__What is required__
For this exercise, retype every record below exactly and keep the pictures out.
=== Material for this task ===
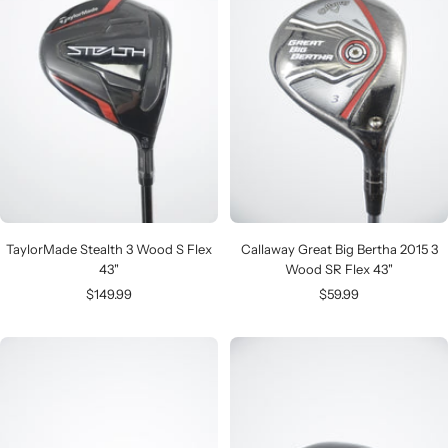
TaylorMade Stealth 3 Wood S Flex
Callaway Great Big Bertha 2015 3
43"
Wood SR Flex 43"
Sale
Sale
$149.99
$59.99
price
price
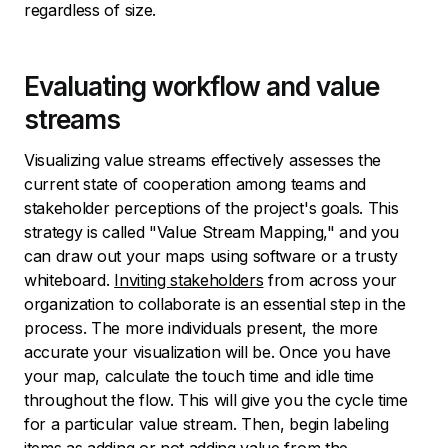
regardless of size.
Evaluating workflow and value
streams
Visualizing value streams effectively assesses the
current state of cooperation among teams and
stakeholder perceptions of the project's goals. This
strategy is called "Value Stream Mapping," and you
can draw out your maps using software or a trusty
whiteboard.
Inviting stakeholders
from across your
organization to collaborate is an essential step in the
process. The more individuals present, the more
accurate your visualization will be. Once you have
your map, calculate the touch time and idle time
throughout the flow. This will give you the cycle time
for a particular value stream. Then, begin labeling
items as adding or not adding value from the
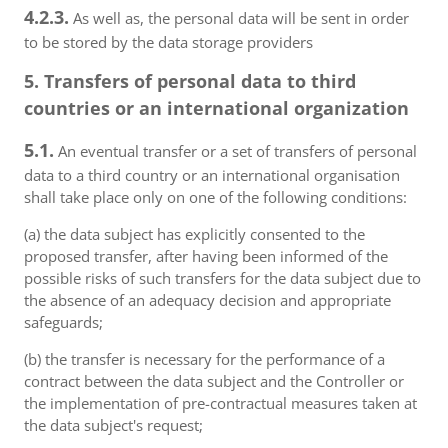
4.2.3.
As well as, the personal data will be sent in order
to be stored by the data storage providers
5. Transfers of personal data to third
countries or an international organization
5.1.
An eventual transfer or a set of transfers of personal
data to a third country or an international organisation
shall take place only on one of the following conditions:
(a) the data subject has explicitly consented to the
proposed transfer, after having been informed of the
possible risks of such transfers for the data subject due to
the absence of an adequacy decision and appropriate
safeguards;
(b) the transfer is necessary for the performance of a
contract between the data subject and the Controller or
the implementation of pre-contractual measures taken at
the data subject's request;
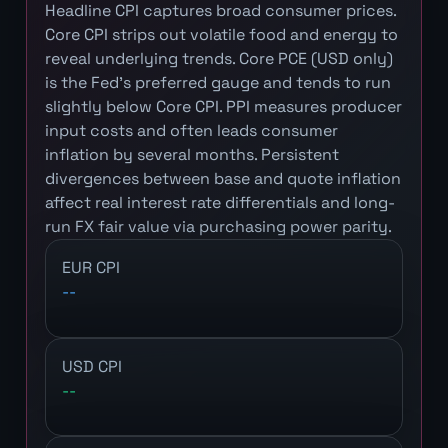
Headline CPI captures broad consumer prices.
Core CPI strips out volatile food and energy to
reveal underlying trends. Core PCE (USD only)
is the Fed's preferred gauge and tends to run
slightly below Core CPI. PPI measures producer
input costs and often leads consumer
inflation by several months. Persistent
divergences between base and quote inflation
affect real interest rate differentials and long-
run FX fair value via purchasing power parity.
EUR CPI
--
USD CPI
--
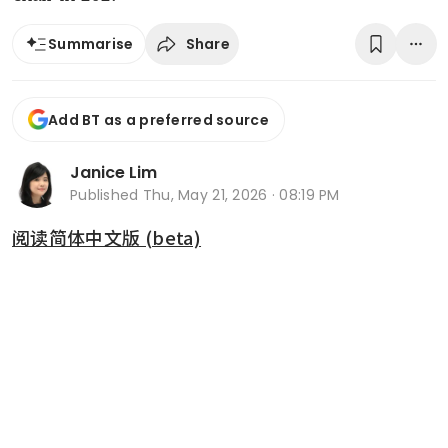
Share
Summarise
Add BT as a preferred source
Janice Lim
Published
Thu, May 21, 2026 · 08:19 PM
阅读简体中文版 (beta)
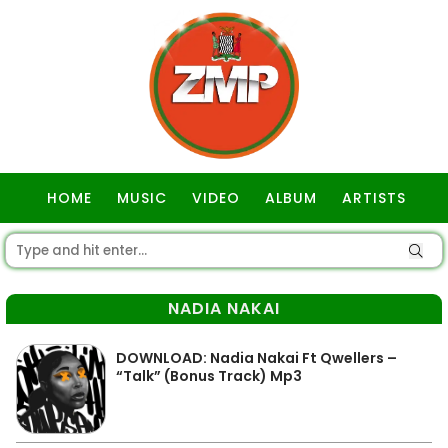
HOME
MUSIC
VIDEO
ALBUM
ARTISTS
GOSPEL
NADIA NAKAI
DOWNLOAD: Nadia Nakai Ft Qwellers –
“Talk” (Bonus Track) Mp3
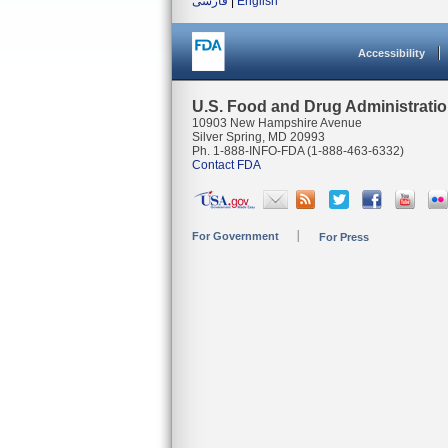
فارسی
|
English
Accessibility
U.S. Food and Drug Administrati
10903 New Hampshire Avenue
Silver Spring, MD 20993
Ph. 1-888-INFO-FDA (1-888-463-6332)
Contact FDA
For Government
For Press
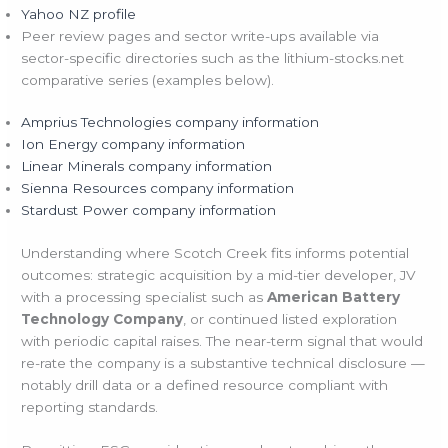
Yahoo NZ profile
Peer review pages and sector write-ups available via
sector-specific directories such as the lithium-stocks.net
comparative series (examples below).
Amprius Technologies company information
Ion Energy company information
Linear Minerals company information
Sienna Resources company information
Stardust Power company information
Understanding where Scotch Creek fits informs potential
outcomes: strategic acquisition by a mid-tier developer, JV
with a processing specialist such as
American Battery
Technology Company
, or continued listed exploration
with periodic capital raises. The near-term signal that would
re-rate the company is a substantive technical disclosure —
notably drill data or a defined resource compliant with
reporting standards.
===
__Your response__
TaylorMade Stealth 3 Wood S Flex
Callaway Great Big Bertha 2015 3
43"
Wood SR Flex 43"
Sale
Sale
$149.99
$59.99
price
price
regardless of size.
Evaluating workflow and value
streams
Visualizing value streams effectively assesses the
current state of cooperation among teams and
stakeholder perceptions of the project's goals. This
strategy is called "Value Stream Mapping," and you
can draw out your maps using software or a trusty
whiteboard.
Inviting stakeholders
from across your
organization to collaborate is an essential step in the
process. The more individuals present, the more
accurate your visualization will be. Once you have
your map, calculate the touch time and idle time
throughout the flow. This will give you the cycle time
for a particular value stream. Then, begin labeling
items as adding or not adding value from the
4.2.3.
As well as, the personal data will be sent in order
to be stored by the data storage providers
5. Transfers of personal data to third
countries or an international organization
5.1.
An eventual transfer or a set of transfers of personal
data to a third country or an international organisation
shall take place only on one of the following conditions:
(a) the data subject has explicitly consented to the
proposed transfer, after having been informed of the
possible risks of such transfers for the data subject due to
the absence of an adequacy decision and appropriate
safeguards;
(b) the transfer is necessary for the performance of a
contract between the data subject and the Controller or
the implementation of pre-contractual measures taken at
the data subject's request;
Headline CPI captures broad consumer prices.
Core CPI strips out volatile food and energy to
reveal underlying trends. Core PCE (USD only)
is the Fed's preferred gauge and tends to run
slightly below Core CPI. PPI measures producer
input costs and often leads consumer
inflation by several months. Persistent
divergences between base and quote inflation
affect real interest rate differentials and long-
run FX fair value via purchasing power parity.
EUR CPI
--
USD CPI
--
Share
Summarise
Add BT as a preferred source
Janice Lim
Published
Thu, May 21, 2026 · 08:19 PM
阅读简体中文版 (beta)
HOME
MUSIC
VIDEO
ALBUM
ARTISTS
GOSPEL
NADIA NAKAI
DOWNLOAD: Nadia Nakai Ft Qwellers –
“Talk” (Bonus Track) Mp3
فارسی
|
English
Accessibility
U.S. Food and Drug Administrati
10903 New Hampshire Avenue
Silver Spring, MD 20993
Ph. 1-888-INFO-FDA (1-888-463-6332)
Contact FDA
For Government
For Press
Yahoo NZ profile
Peer review pages and sector write-ups available via
sector-specific directories such as the lithium-stocks.net
comparative series (examples below).
Amprius Technologies company information
Ion Energy company information
Linear Minerals company information
Sienna Resources company information
Stardust Power company information
Understanding where Scotch Creek fits informs potential
outcomes: strategic acquisition by a mid-tier developer, JV
with a processing specialist such as
American Battery
Technology Company
, or continued listed exploration
with periodic capital raises. The near-term signal that would
re-rate the company is a substantive technical disclosure —
notably drill data or a defined resource compliant with
reporting standards.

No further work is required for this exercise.